Abaixo dessas três grandes pontas dos icebergs (das divisões) estão o que ele denomina de “bubbles” (bolhas), que determinam as grandes divisões, mas que estão “escondidas” da nossa visão e que precisam ser enfrentadas. Essas bolhas vão desde a forma como tratamos o direito de propriedade, passando pelo consumismo que se instalou no mundo, até como atualmente é exercida, pelos agentes internacionais, a coordenação dos grandes problemas globais. Isso se conecta, por exemplo, com o que Fritjof Capra e Ugo Mattei consideram (em seu livro, A Revolução Ecojurídica) como os grandes determinantes da situação caótica global: os “superpoderes” (nome dado por mim agora) da soberania e da propriedade.
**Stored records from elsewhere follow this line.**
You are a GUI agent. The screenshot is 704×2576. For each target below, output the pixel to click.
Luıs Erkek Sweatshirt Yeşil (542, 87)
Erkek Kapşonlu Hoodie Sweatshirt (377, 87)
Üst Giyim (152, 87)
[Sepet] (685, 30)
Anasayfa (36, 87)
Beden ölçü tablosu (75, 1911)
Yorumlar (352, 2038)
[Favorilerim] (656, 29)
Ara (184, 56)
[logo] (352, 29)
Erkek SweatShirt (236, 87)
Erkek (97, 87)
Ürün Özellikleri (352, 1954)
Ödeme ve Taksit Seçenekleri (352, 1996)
Enfim, terminando esse texto (prometi que ia ser breve) e apenas introduzindo “um mundo de reflexões” que a Teoria vem me ajudando a construir, me parece ficar, cada vez mais claro, que “o buraco do vazamento e a faísca do fogo” estão exatamente onde não costumamos olhar: naquele espaço interior do qual falava O’Brien. Assim, estou cada vez mais convencida que, “pari passu” com todo o esforço da sociedade e dos juristas no enfrentamento desse quadro caótico em que nos encontramos, especialmente no Brasil, a busca em contribuir, de forma mais ampla e concreta possível, com o “despertar de consciências”, o “tocar de corações” e o “impulsionar as vontades” (usando os campos de abertura que a Teoria U nos traz) deve estar na agenda do dia, seja na academia, nas organizações e nos diversos círculos, iniciativas e ações sociais. Essa rede já começou a se formar, mas precisa ser ampliada.
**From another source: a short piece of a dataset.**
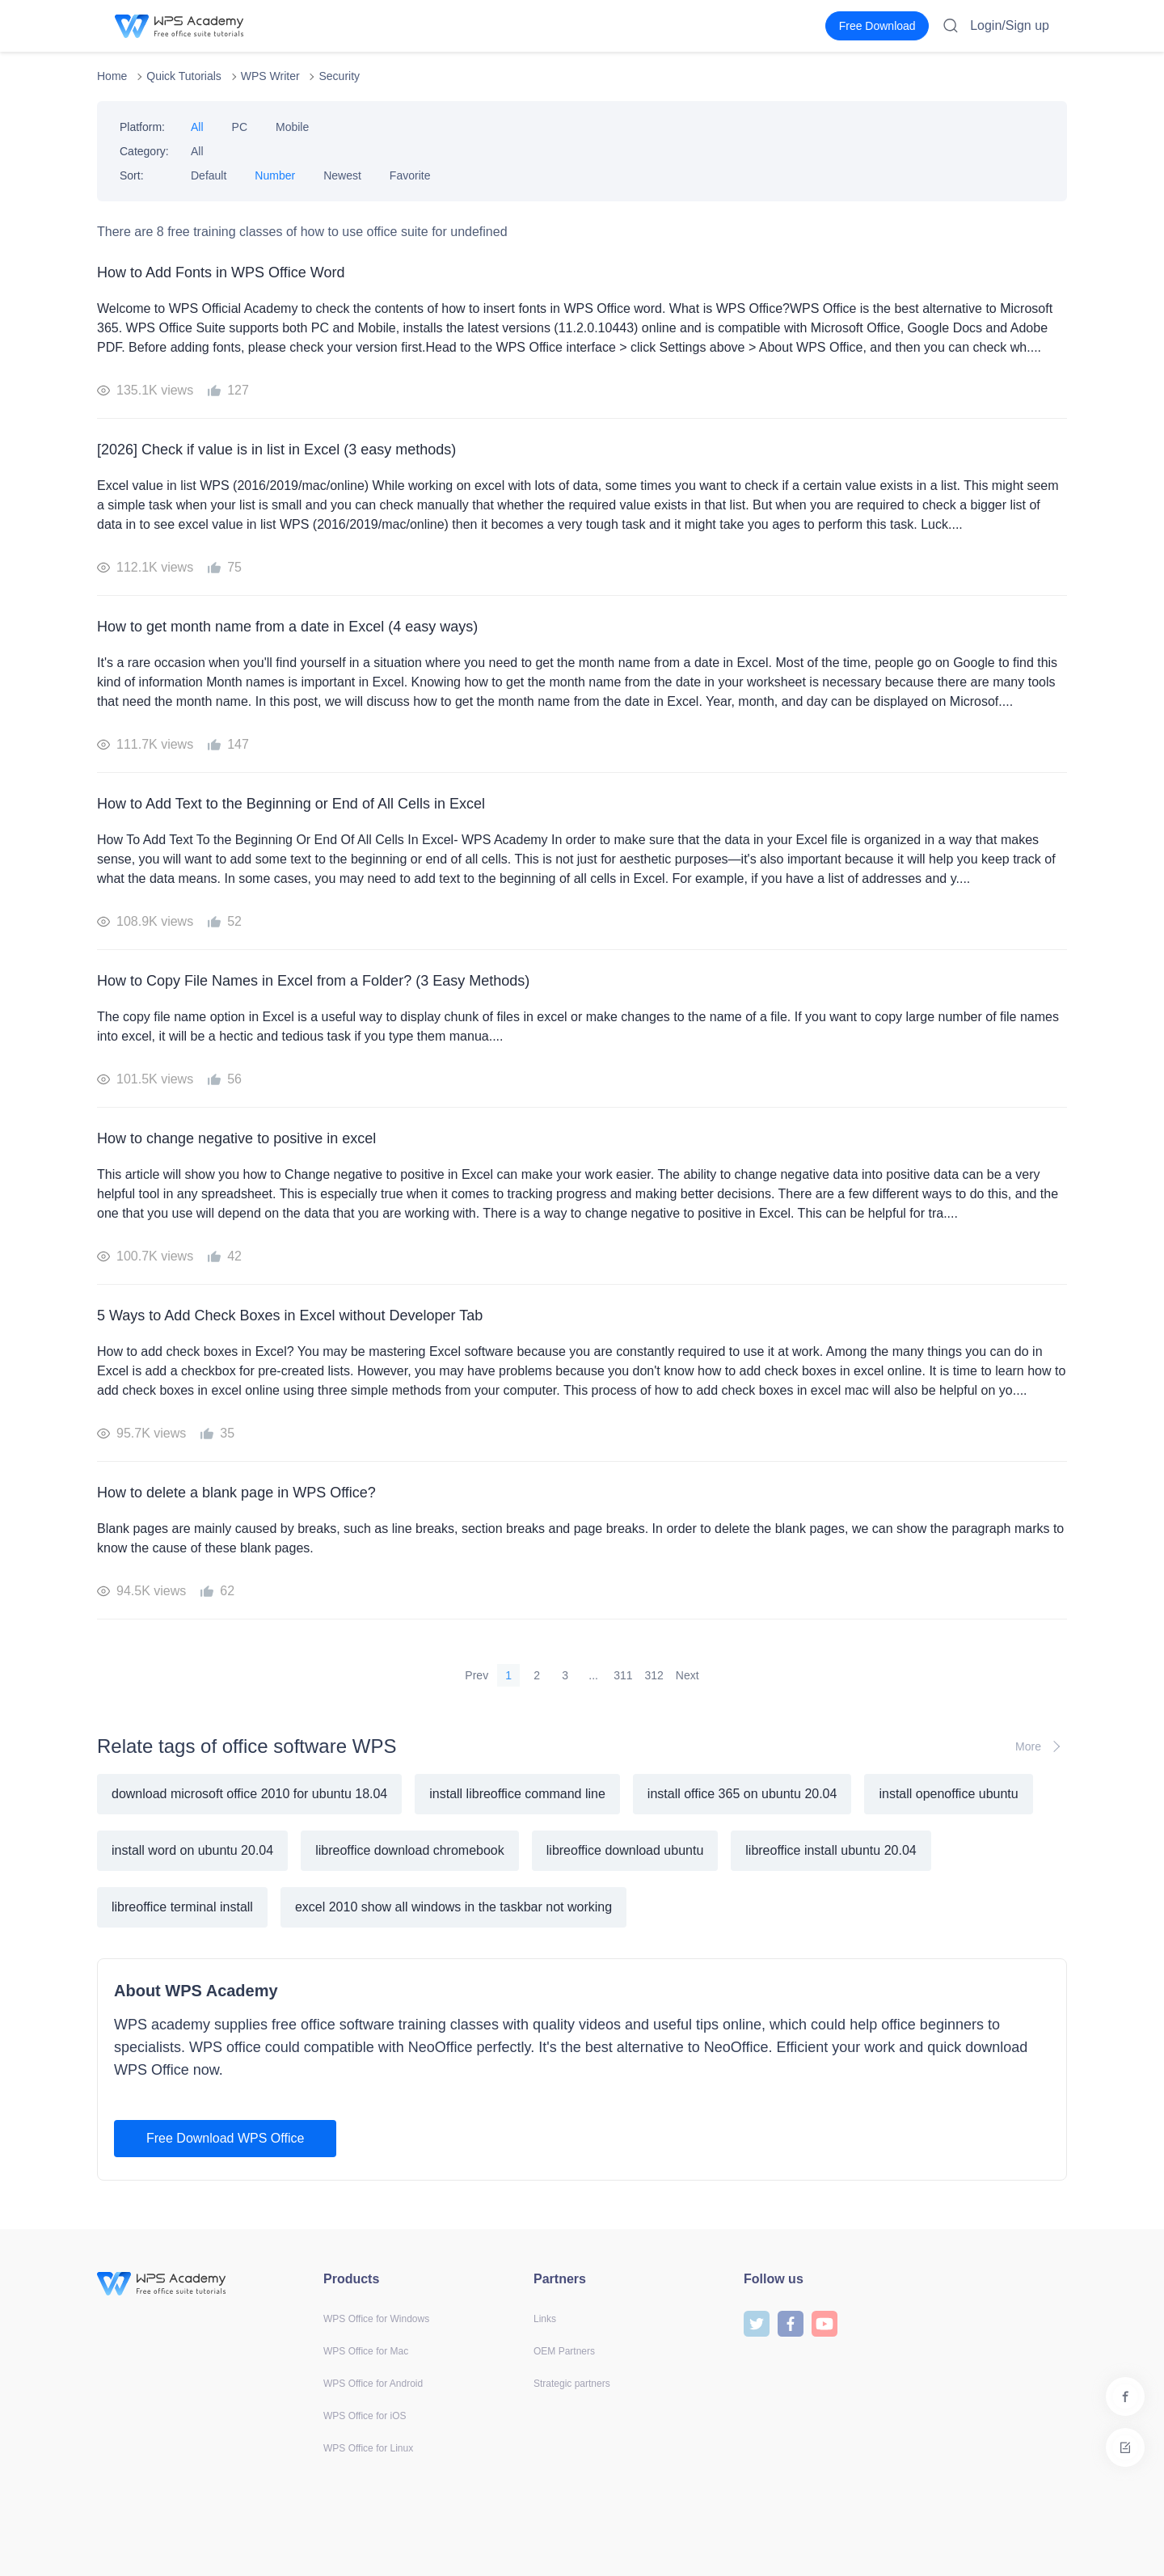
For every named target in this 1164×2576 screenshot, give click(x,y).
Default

[1] O último CEO da Hanover Insurance, que teve esse insight depois de dez anos administrando projetos de aprendizagem organizacional e facilitando mudanças corporativas (SCHARMER, 2019) [2] Massachusetts Institute of Technology - EUA [3] A fonte, segundo Scharmer, é o lugar de onde se originam nossa atenção e intenção. [4] Assumindo o risco de omitir alguns aspectos essenciais.
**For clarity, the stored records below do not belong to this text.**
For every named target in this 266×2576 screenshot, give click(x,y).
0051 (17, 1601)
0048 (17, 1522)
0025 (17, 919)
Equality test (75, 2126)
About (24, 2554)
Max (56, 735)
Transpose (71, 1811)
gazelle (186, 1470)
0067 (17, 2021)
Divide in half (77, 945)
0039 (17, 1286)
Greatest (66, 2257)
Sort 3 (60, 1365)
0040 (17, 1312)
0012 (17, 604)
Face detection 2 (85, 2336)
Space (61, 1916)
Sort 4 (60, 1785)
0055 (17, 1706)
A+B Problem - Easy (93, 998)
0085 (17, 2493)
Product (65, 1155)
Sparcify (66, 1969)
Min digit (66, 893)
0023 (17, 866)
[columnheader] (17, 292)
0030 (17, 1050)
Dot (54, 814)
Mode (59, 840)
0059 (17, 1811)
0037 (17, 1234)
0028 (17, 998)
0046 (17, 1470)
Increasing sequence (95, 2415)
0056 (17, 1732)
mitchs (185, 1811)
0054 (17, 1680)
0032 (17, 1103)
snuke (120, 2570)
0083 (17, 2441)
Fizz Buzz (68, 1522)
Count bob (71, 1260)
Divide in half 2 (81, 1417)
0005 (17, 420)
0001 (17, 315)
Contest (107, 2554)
Marise Costa de Souza Duarte é Professora da UFRN, associada da APRODAB e do IBAP.
Marise, gratidão por sua louvável reflexão e sua didática ao apresentar a teoria U!! Concordo com vc: todos os ambientes, sejam acadêmicos ou não, deveriam repensar suas ações a partir dessa consciência plena sobre o ser em essência. Você fez-me lembrar Bakhtin qdo fala em alteridade. Enfim, parabéns por suas urgentes letras!